ASSIGNED TASK:
Go through the listing and copy each line that has the string "диски" in it.
##############################
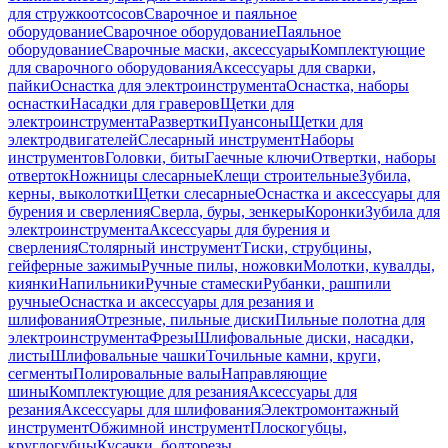
для стружкоотсосов
Сварочное и паяльное
оборудование
Сварочное оборудование
Паяльное
оборудование
Сварочные маски, аксессуары
Комплектующие
для сварочного оборудования
Аксессуары для сварки,
пайки
Оснастка для электроинструмента
Оснастка, наборы
оснастки
Насадки для граверов
Щетки для
электроинструмента
Развертки
Пуансоны
Щетки для
электродвигателей
Слесарный инструмент
Наборы
инструментов
Головки, биты
Гаечные ключи
Отвертки, наборы
отверток
Ножницы слесарные
Клещи строительные
Зубила,
керны, выколотки
Щетки слесарные
Оснастка и аксессуары для
бурения и сверления
Сверла, буры, зенкеры
Коронки
Зубила для
электроинструмента
Аксессуары для бурения и
сверления
Столярный инструмент
Тиски, струбцины,
гейферные зажимы
Ручные пилы, ножовки
Молотки, кувалды,
киянки
Напильники
Ручные стамески
Рубанки, рашпили
ручные
Оснастка и аксессуары для резания и
шлифования
Отрезные, пильные диски
Пильные полотна для
электроинструмента
Фрезы
Шлифовальные диски, насадки,
листы
Шлифовальные чашки
Точильные камни, круги,
сегменты
Полировальные валы
Направляющие
шины
Комплектующие для резания
Аксессуары для
резания
Аксессуары для шлифования
Электромонтажный
инструмент
Обжимной инструмент
Плоскогубцы,
круглогубцы
Кусачки, болторезы,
##############################
WRITTEN SOLUTION:
Отрезные, пильные диски
Шлифовальные диски, насадки,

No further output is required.